I was reviewing the job history on one of the DR servers of a client of mine. I noticed something funny. The last job recorded in the job history table (msdb.dbo.sysjobhistory for those playing along at home) was recorded in January of this year.
But jobs were still running. It took me awhile to track it down, but through some sleuthing I solved the problem. First, I thought the msdb database might have filled up (though that event should have generated an error I’d have seen). Nope.
Then I thought perhaps the table itself was full somehow. Nope, only about 32,000 records. No luck.
I finally tried to run sp_sqlagent_log_jobhistory manually with some made up job information.
Msg 8115, Level 16, State 1, Procedure sp_sqlagent_log_jobhistory, Line 99
Arithmetic overflow error converting IDENTITY to data type int.
Arithmetic overflow occurred.
Now we’re getting someplace. After a minor diversion of my own doing I then ran
DBCC CheckIDENT('sysjobhistory',NORESEED)
This returned a value of 2147483647. Hmm, that number looks VERY suspicious. A quick check of Books Online confirmed that’s the max value of a signed int.
Now, the simple solution, which worked for me in this case was to issue a
truncate table sysjobhistory
This removed all the rows in the table AND reset the IDENTITY value. Normally I’d hate to lose history information, but since this was 6 months old and seriously out of data it was acceptable. I could have merely reset the IDENTITY seed value, but there’s no guarantee I would not have then had collisions within the table later on. So this was the safest solution.
But wait, there was more. It kept bugging me that I had somehow reached the 2 BILLION row limit for this table. Sure, it handles log-shipping for about a dozen databases and as a result does about 48 jobs an hour, plus other jobs. But for a year that should generate less than 1 million rows. This database server hasn’t been running for 2 thousand years.
So, I decided to monitor things a bit and wait for a few jobs to run.
Then, I executed the following query.
select max(instance_id) from sysjobhistory
This returned a value along the lines of 232031. Somehow, in the space of an hour or less, my sysjobhistory IDENTITY column had increased by over 232,000. This made no sense. But it did explain how I hit 2 billion rows!
So I started looking at the sysjobhistory table in detail. And I noticed gaps. Some make sense (if a job has multiple steps, it may temporarily insert a row and then roll it back once the job is done and put in a job completion record, and with the way IDENTITY columns work, this explains some small gaps). For example, there was a gap in instance_id from 868 to 875. Ok that didn’t bother me. BUT, the next value after 875 was 6,602. That was a huge gap! Then I saw a gap from 6,819 to 56,692. Another huge gap. As the movie says, “Something strange was going on in the neighborhood”.

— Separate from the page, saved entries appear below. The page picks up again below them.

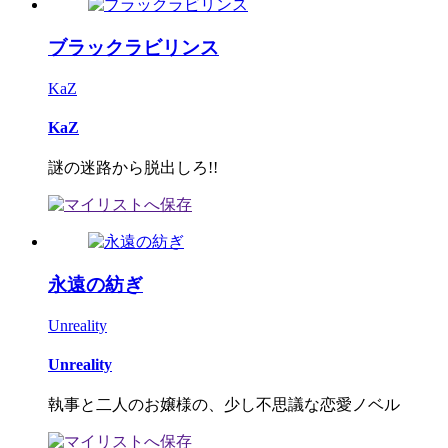
ブラックラビリンス
KaZ
KaZ
謎の迷路から脱出しろ!!
永遠の紡ぎ
Unreality
Unreality
執事と二人のお嬢様の、少し不思議な恋愛ノベル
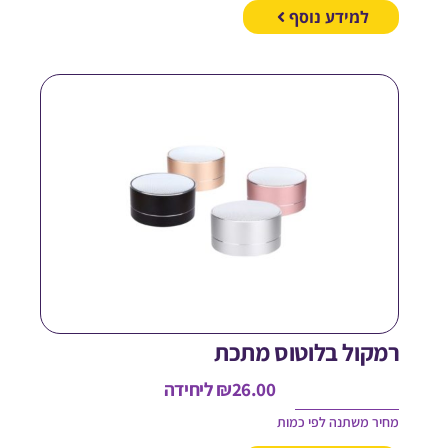
למידע נוסף
מקול בלוטוס מתכת
26.00
₪
ליחידה
חיר משתנה לפי כמות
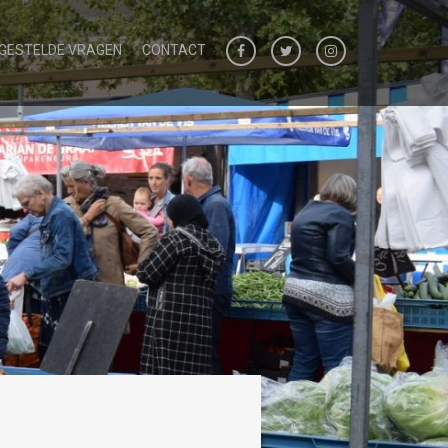
 GESTELDE VRAGEN
CONTACT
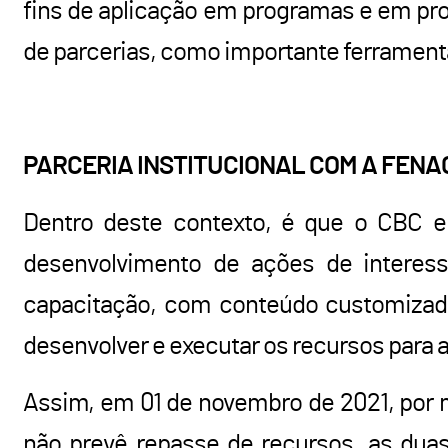
fins de aplicação em programas e em proje
de parcerias, como importante ferrament
PARCERIA INSTITUCIONAL COM A FEN
Dentro deste contexto, é que o CBC e
desenvolvimento de ações de interes
capacitação, com conteúdo customizad
desenvolver e executar os recursos para a
Assim, em 01 de novembro de 2021, por
não prevê repasse de recursos, as duas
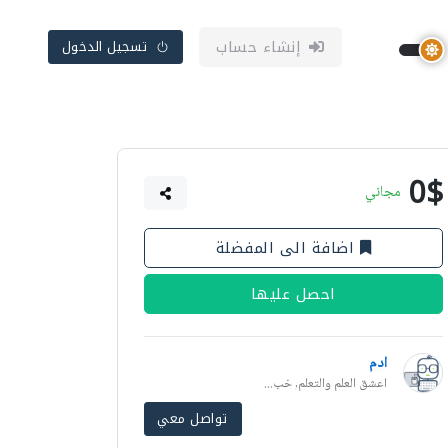
إنشاء حساب
تسجيل الدخول
0$
مجاني
اضافة الى المفضلة
احصل عليها
ادم
اعشق العلم والتعلم, خب...
تواصل معي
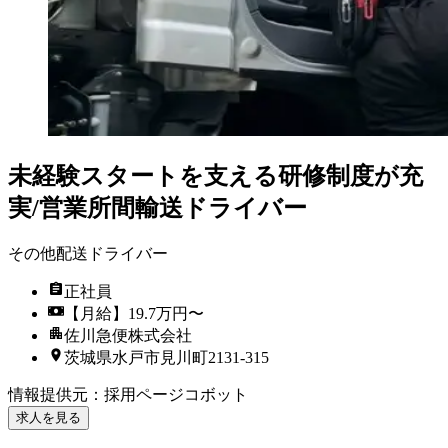
未経験スタートを支える研修制度が充
実/営業所間輸送ドライバー
その他配送ドライバー
正社員
【月給】19.7万円〜
佐川急便株式会社
茨城県水戸市見川町2131-315
情報提供元
：
採用ページコボット
求人を見る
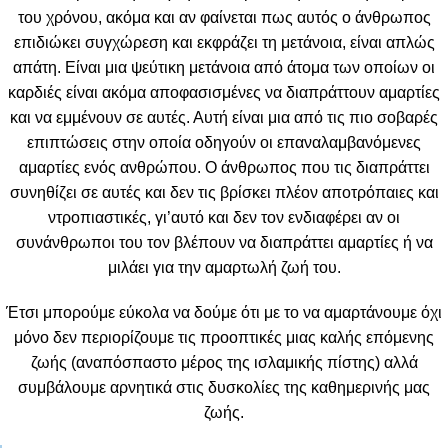
του χρόνου, ακόμα και αν φαίνεται πως αυτός ο άνθρωπος
επιδιώκει συγχώρεση και εκφράζει τη μετάνοια, είναι απλώς
απάτη. Είναι μια ψεύτικη μετάνοια από άτομα των οποίων οι
καρδιές είναι ακόμα αποφασισμένες να διαπράττουν αμαρτίες
και να εμμένουν σε αυτές. Αυτή είναι μια από τις πιο σοβαρές
επιπτώσεις στην οποία οδηγούν οι επαναλαμβανόμενες
αμαρτίες ενός ανθρώπου. Ο άνθρωπος που τις διαπράττει
συνηθίζει σε αυτές και δεν τις βρίσκει πλέον αποτρόπαιες και
ντροπιαστικές, γι’αυτό και δεν τον ενδιαφέρει αν οι
συνάνθρωποι του τον βλέπουν να διαπράττει αμαρτίες ή να
μιλάει για την αμαρτωλή ζωή του.
Έτσι μπορούμε εύκολα να δούμε ότι με το να αμαρτάνουμε όχι
μόνο δεν περιορίζουμε τις προοπτικές μιας καλής επόμενης
ζωής (αναπόσπαστο μέρος της ισλαμικής πίστης) αλλά
συμβάλουμε αρνητικά στις δυσκολίες της καθημερινής μας
ζωής.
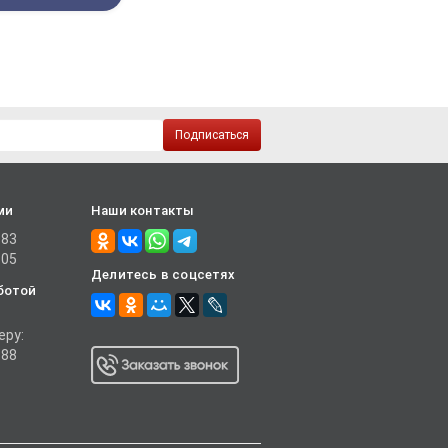
Подписаться
ми
Наши контакты
-83
-05
Делитесь в соцсетях
ботой
еру:
-88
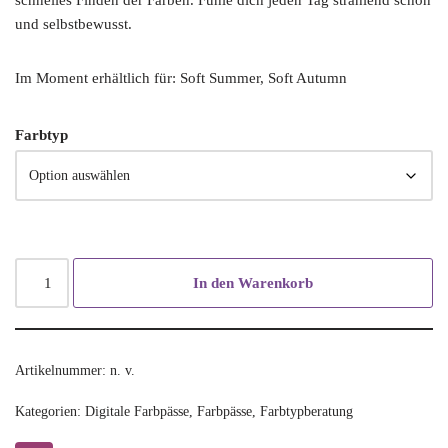
schnelles Finden der Farben. Fühle dich jeden Tag strahlend schön
und selbstbewusst.
Im Moment erhältlich für: Soft Summer, Soft Autumn
Farbtyp
In den Warenkorb
Artikelnummer:
n. v.
Kategorien:
Digitale Farbpässe
,
Farbpässe
,
Farbtypberatung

I did a bit more drilling and found 3 jobs that were handling log-shipping from a particular server were showing HUGE amounts of history. Drilling deeper, I found they were generating errors, “Could not delete log file….”. Sure enough I went to the directories where the files were stored and there were log files going back to November. Each directory had close to 22,000 log files that should have been deleted and weren’t.
Now I was closer to an answer. Back in November we had had issues with this server and I had to do a partial rebuild of it. And back then I had had some other issues related to log-shipping and permissions. I first checked permissions, but everything seemed fine.
I then decided to check attributes and sure enough all these files (based on the subdirectory attribute setting) had the R (readonly) value set. No wonder they couldn’t be deleted.
Now I’m trying to figure out how they got their attribute values set to R. (This is a non-traditional log-shipping setup, so it doesn’t use the built in SQL Server tools to copy the files. It uses rsync to copy files through an SSH tunnel).
So the mystery isn’t fully solved. It won’t be until I understand why they had an R value and if it will happen again. That particular issue I’m still drilling into. But at least now I know why I hit the 2 billion row limit in my history table.
But, this is a good example of why it’s necessary to follow through an error to its root cause. All too often as an IT manager I’ve seen people who reported to me fix the final issue, but not the root cause. Had I done that here, i.e. simply cleared the history and reset the IDENTITY value, I’d have faced the same problem again a few weeks or months from now.
Moral of the story: When troubleshooting, it’s almost always worth taking the time to figure out not just what happened and fixing that, but WHY it happened and preventing it from happening again.